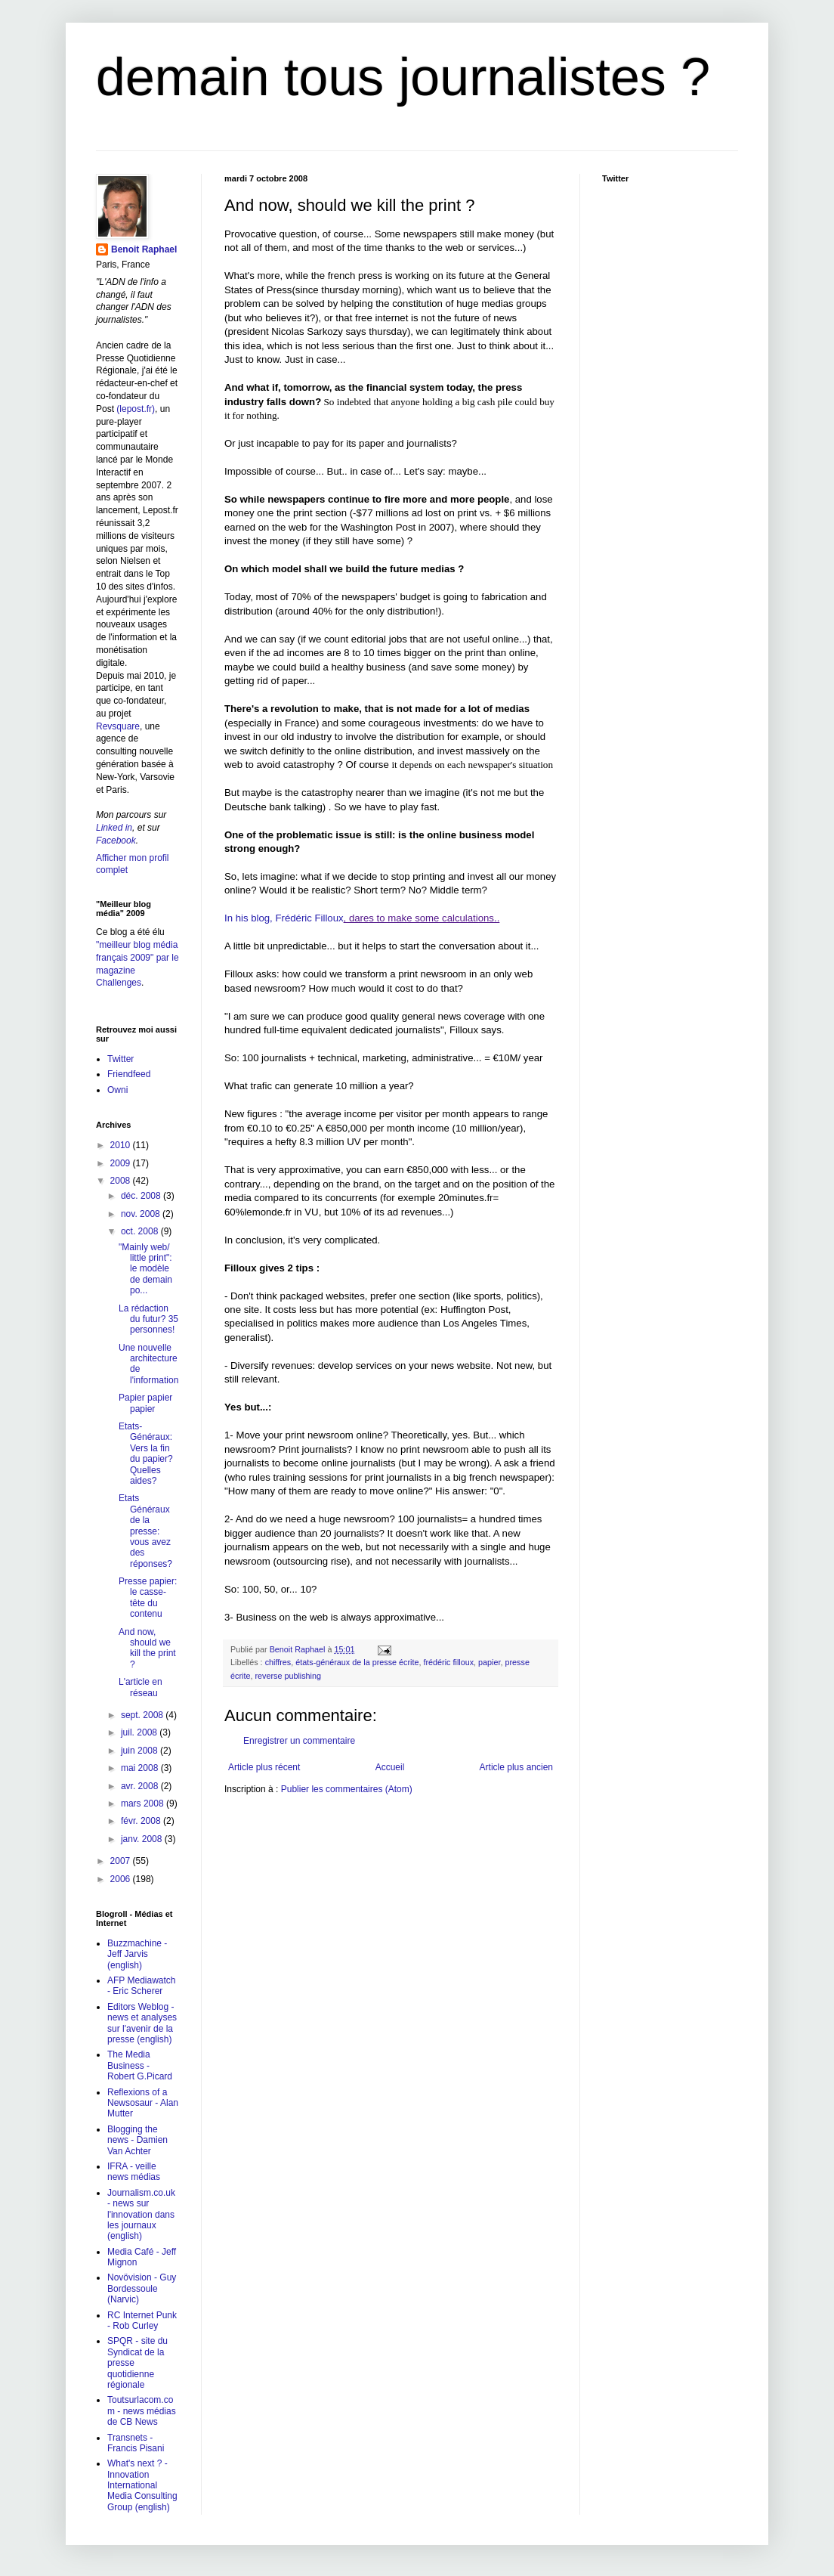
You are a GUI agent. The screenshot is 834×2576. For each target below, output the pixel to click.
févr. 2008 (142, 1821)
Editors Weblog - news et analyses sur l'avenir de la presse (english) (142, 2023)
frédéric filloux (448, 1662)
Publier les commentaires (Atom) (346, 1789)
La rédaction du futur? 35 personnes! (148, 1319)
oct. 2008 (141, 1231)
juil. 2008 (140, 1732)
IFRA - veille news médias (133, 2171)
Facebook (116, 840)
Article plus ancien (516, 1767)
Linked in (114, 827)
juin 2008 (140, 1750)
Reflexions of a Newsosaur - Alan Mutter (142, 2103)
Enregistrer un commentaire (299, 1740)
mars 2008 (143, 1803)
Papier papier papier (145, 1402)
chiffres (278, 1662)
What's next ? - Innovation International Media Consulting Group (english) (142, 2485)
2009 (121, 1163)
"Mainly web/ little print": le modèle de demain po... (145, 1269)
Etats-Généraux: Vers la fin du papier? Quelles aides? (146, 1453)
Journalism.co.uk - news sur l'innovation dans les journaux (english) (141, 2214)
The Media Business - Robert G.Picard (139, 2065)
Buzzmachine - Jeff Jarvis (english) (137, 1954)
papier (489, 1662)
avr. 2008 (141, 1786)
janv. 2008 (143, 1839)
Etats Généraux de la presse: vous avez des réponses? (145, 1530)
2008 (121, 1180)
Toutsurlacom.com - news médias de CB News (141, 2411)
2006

········

#### [Task item]
Your answer should be one number: how many lines in the preceding listing hold "Media".

#### [Result of the task]
2